Pero la actuación política y militar del infante don Fernando, la que le incorpora como una personalidad a la historia de España, no corresponde a su vida en la corte, única que aquí nos incumbe. Hecho personaje internacional, no volvió a ver el lugar de su niñez, y murió en Bruselas el 9 de noviembre de 1641.

Más temprano fin tuvo su hermano don Carlos. El mismo año del viaje a Barcelona, en 1632, regresó a Madrid con los reyes a fin de junio. El calor de aquel verano hizo época.

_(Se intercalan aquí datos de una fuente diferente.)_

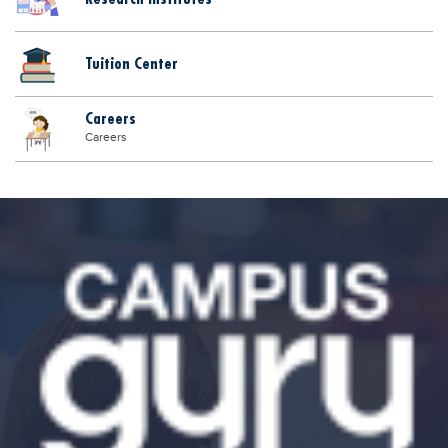
Tuition Center
Careers
Careers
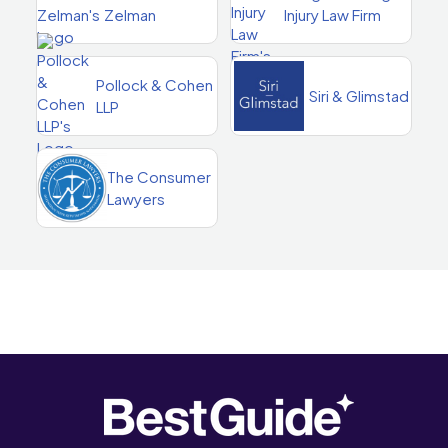
Zelman
Injury Law Firm
Pollock & Cohen
Siri & Glimstad
LLP
The Consumer
Lawyers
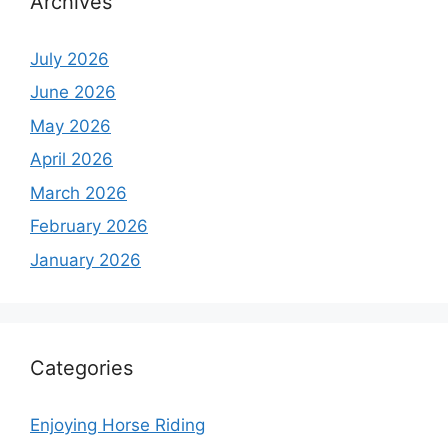
Archives
July 2026
June 2026
May 2026
April 2026
March 2026
February 2026
January 2026
Categories
Enjoying Horse Riding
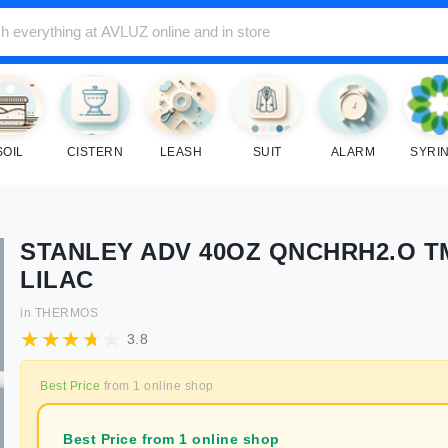
SOIL
CISTERN
LEASH
SUIT
ALARM
SYRI
STANLEY ADV 40OZ QNCHRH2.O T
LILAC
in
THERMOS
3.8
Best Price
from
1
online shop
Best Price from 1 online shop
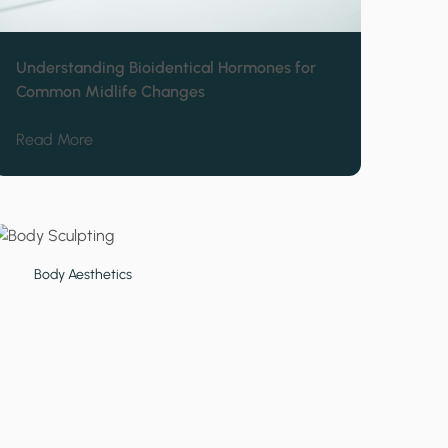
Understanding Bioidentical Hormones for
Common Midlife Changes
ithout Damaging Skin Barrier
about Understanding Bioidentical Hormones for
Read More
Body Aesthetics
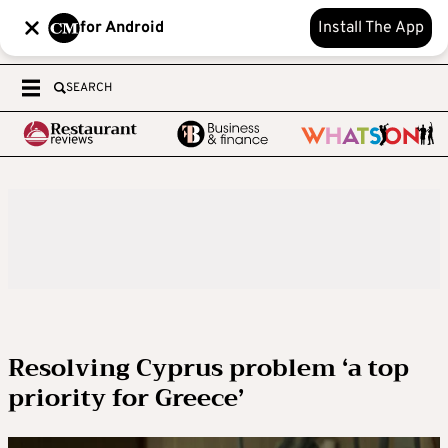
for Android
Install The App
SEARCH
Resolving Cyprus problem ‘a top
priority for Greece’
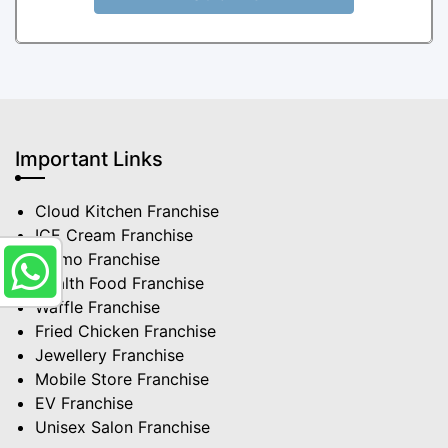
Important Links
Cloud Kitchen Franchise
ICE Cream Franchise
Momo Franchise
Health Food Franchise
Waffle Franchise
Fried Chicken Franchise
Jewellery Franchise
Mobile Store Franchise
EV Franchise
Unisex Salon Franchise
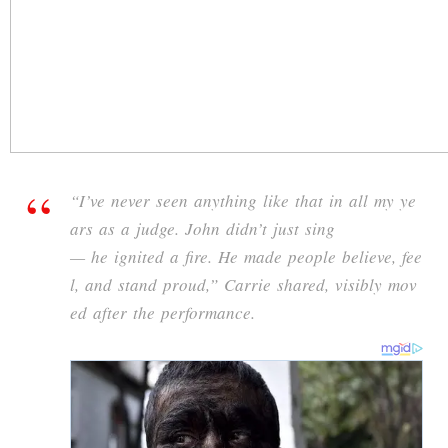
“
I’ve
never
seen
anything
like
that
in
all
my
ye
ars
as
a
judge.
John
didn’t
just
sing
—
he
ignited
a
fire.
He
made
people
believe,
fee
l,
and
stand
proud,”
Carrie
shared,
visibly
mov
ed
after
the
performance.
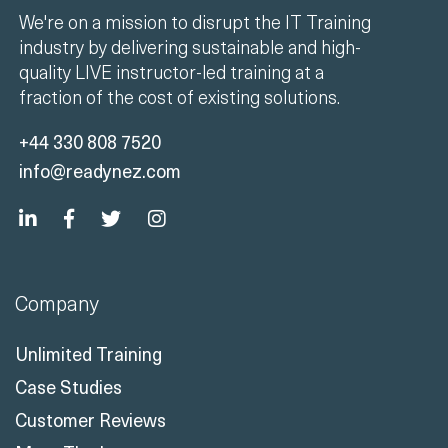
We're on a mission to disrupt the IT Training
industry by delivering sustainable and high-
quality LIVE instructor-led training at a
fraction of the cost of existing solutions.
+44 330 808 7520
info@readynez.com
Company
Unlimited Training
Case Studies
Customer Reviews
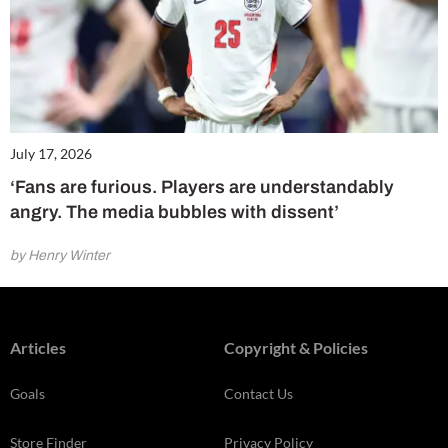
July 17, 2026
‘Fans are furious. Players are understandably
angry. The media bubbles with dissent’
by Henry Winter
Articles
Copyright & Policies
Goals
Contact Us
Store Finder
Privacy Policy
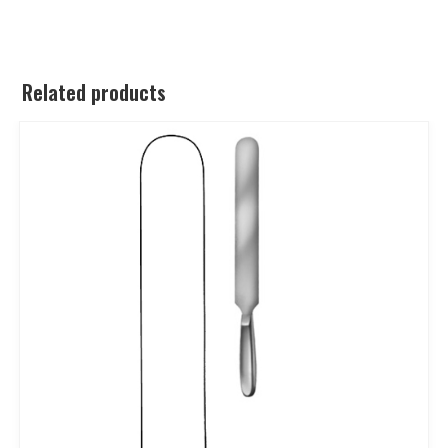
Related products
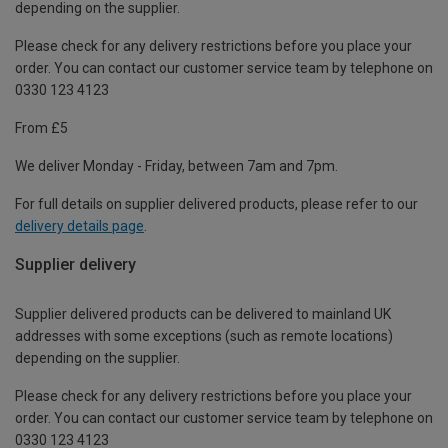
depending on the supplier.
Please check for any delivery restrictions before you place your
order. You can contact our customer service team by telephone on
0330 123 4123
From £5
We deliver Monday - Friday, between 7am and 7pm.
For full details on supplier delivered products, please refer to our
delivery details page
.
Supplier delivery
Supplier delivered products can be delivered to mainland UK
addresses with some exceptions (such as remote locations)
depending on the supplier.
Please check for any delivery restrictions before you place your
order. You can contact our customer service team by telephone on
0330 123 4123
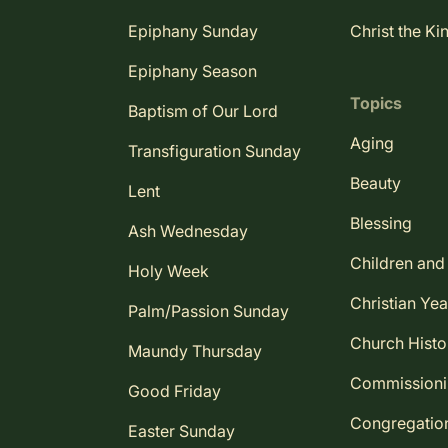
Epiphany Sunday
Christ the Ki
Epiphany Season
Topics
Baptism of Our Lord
Aging
Transfiguration Sunday
Beauty
Lent
Blessing
Ash Wednesday
Children and
Holy Week
Christian Yea
Palm/Passion Sunday
Church Histo
Maundy Thursday
Commission
Good Friday
Congregatio
Easter Sunday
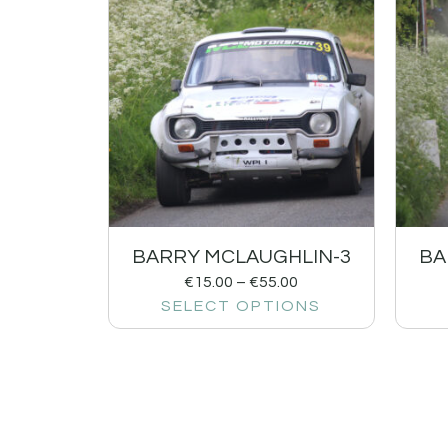
BARRY MCLAUGHLIN-3
BA
€
15.00
–
€
55.00
SELECT OPTIONS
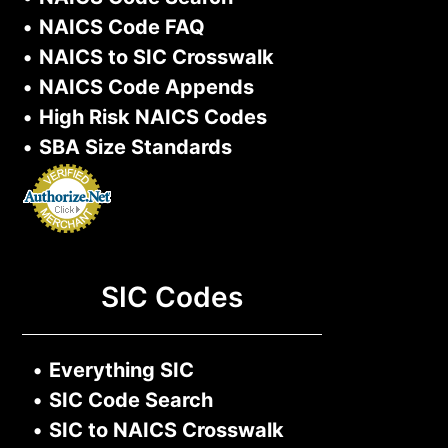
•
NAICS Code FAQ
•
NAICS to SIC Crosswalk
•
NAICS Code Appends
•
High Risk NAICS Codes
•
SBA Size Standards
SIC Codes
•
Everything SIC
•
SIC Code Search
•
SIC to NAICS Crosswalk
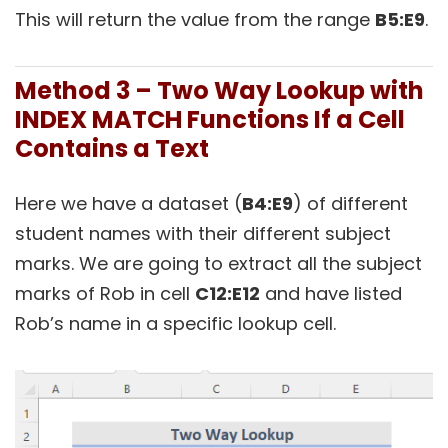
This will return the value from the range
B5:E9
.
Method 3 – Two Way Lookup with
INDEX MATCH Functions If a Cell
Contains a Text
Here we have a dataset (
B4:E9
) of different
student names with their different subject
marks. We are going to extract all the subject
marks of Rob in cell
C12:E12
and have listed
Rob’s name in a specific lookup cell.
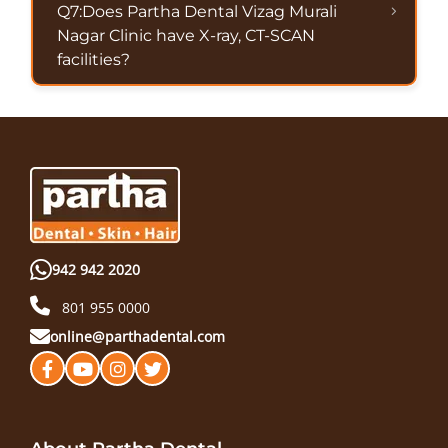
Q7:Does Partha Dental Vizag Murali
Nagar Clinic have X-ray, CT-SCAN
facilities?
942 942 2020
801 955 0000
online@parthadental.com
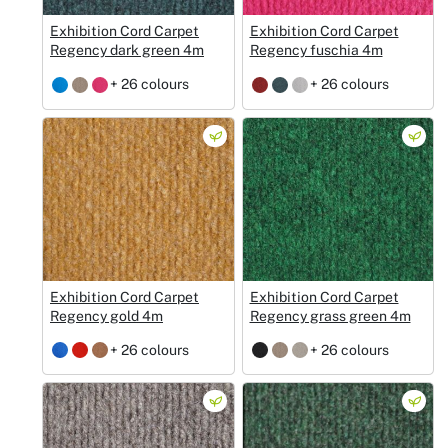
Exhibition Cord Carpet
Exhibition Cord Carpet
Regency dark green 4m
Regency fuschia 4m
+ 26 colours
+ 26 colours
Exhibition Cord Carpet
Exhibition Cord Carpet
Regency gold 4m
Regency grass green 4m
+ 26 colours
+ 26 colours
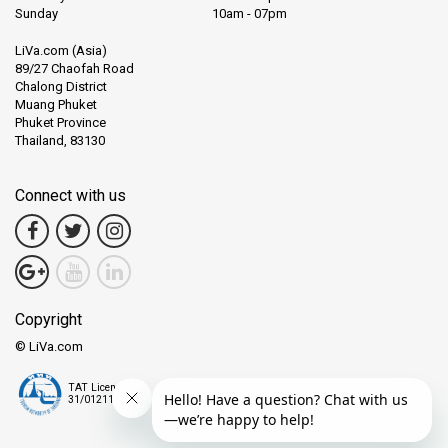
Sunday
10am - 07pm
LiVa.com (Asia)
89/27 Chaofah Road
Chalong District
Muang Phuket
Phuket Province
Thailand, 83130
Connect with us
Copyright
© LiVa.com
TAT License
31/01211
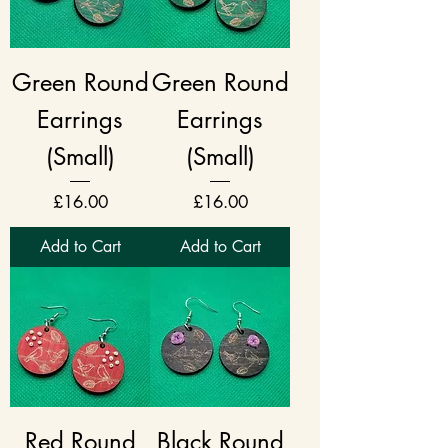
Green Round
Green Round
Earrings
Earrings
(Small)
(Small)
Price
Price
£16.00
£16.00
Add to Cart
Add to Cart
Red Round
Black Round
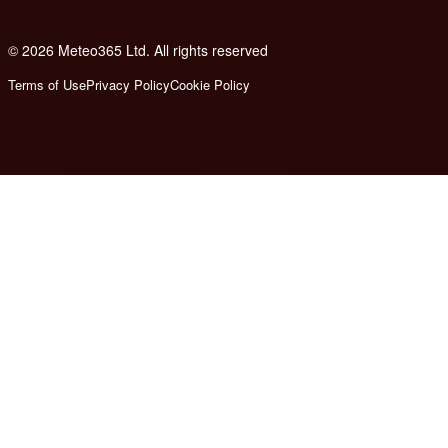
© 2026 Meteo365 Ltd. All rights reserved
8
Terms of Use
Privacy Policy
Cookie Policy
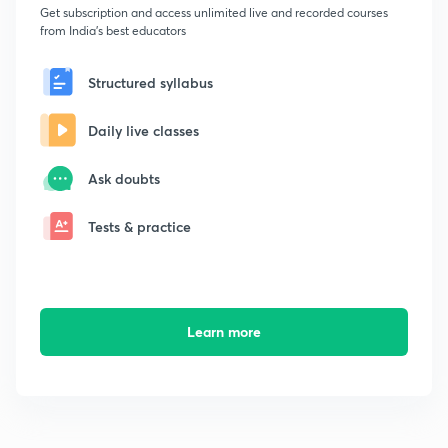
Get subscription and access unlimited live and recorded courses
from India's best educators
Structured syllabus
Daily live classes
Ask doubts
Tests & practice
Learn more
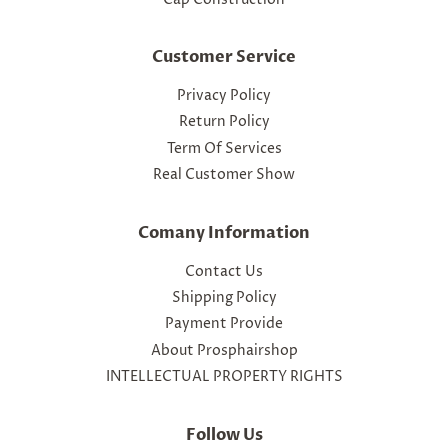
Customer Service
Privacy Policy
Return Policy
Term Of Services
Real Customer Show
Comany Information
Contact Us
Shipping Policy
Payment Provide
About Prosphairshop
INTELLECTUAL PROPERTY RIGHTS
Follow Us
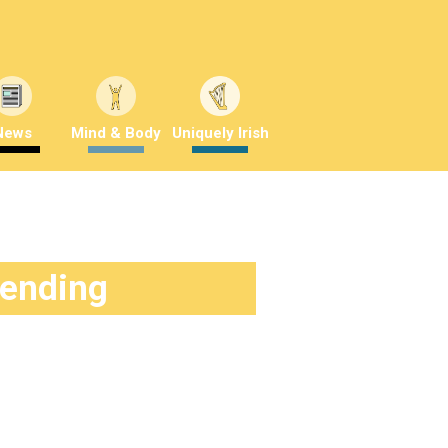
News
Mind & Body
Uniquely Irish
rending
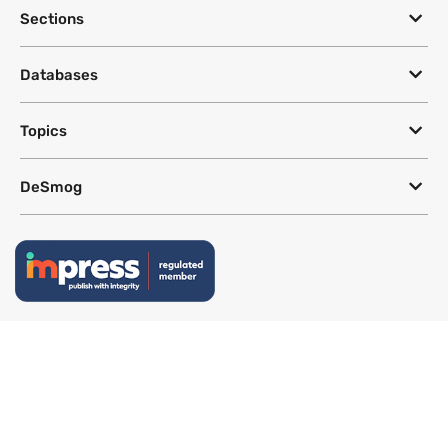
Sections
Databases
Topics
DeSmog
Follow
Newsletter
This site uses a Google Translate plug-in to make its content accessible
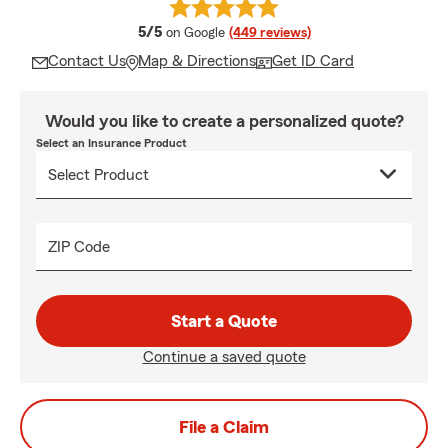
average rating
5/5
on Google
(449 reviews)
Contact Us
Map & Directions
Get ID Card
Would you like to create a personalized quote?
Select an Insurance Product
ZIP Code
Start a Quote
Continue a saved quote
File a Claim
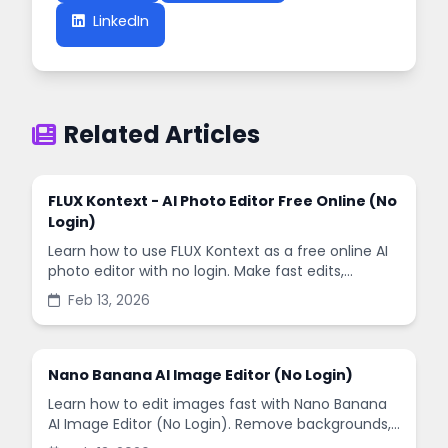
LinkedIn
Related Articles
FLUX Kontext - AI Photo Editor Free Online (No
Login)
Learn how to use FLUX Kontext as a free online AI
photo editor with no login. Make fast edits,
remove backgrounds, and enhance images in
Feb 13, 2026
minutes.
Nano Banana AI Image Editor (No Login)
Learn how to edit images fast with Nano Banana
AI Image Editor (No Login). Remove backgrounds,
enhance quality, and create social-ready designs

La débil y precozmente gastada naturaleza de don Carlos no le pudo resistir. Contrajo un tabardillo, que le llevó a la tumba en pocos días, el 30 de julio. Había cumplido veinticinco años. Gran sentimiento causó su desaparición al rey y a sus hermanos ausentes, y, en general, al pueblo, donde contaba grandes simpatías. La ausencia o la muerte iban librando al Conde-Duque de los que, en su opinión, podían hacerle sombra. Pero no le libraron del golpe final que le aguardaba.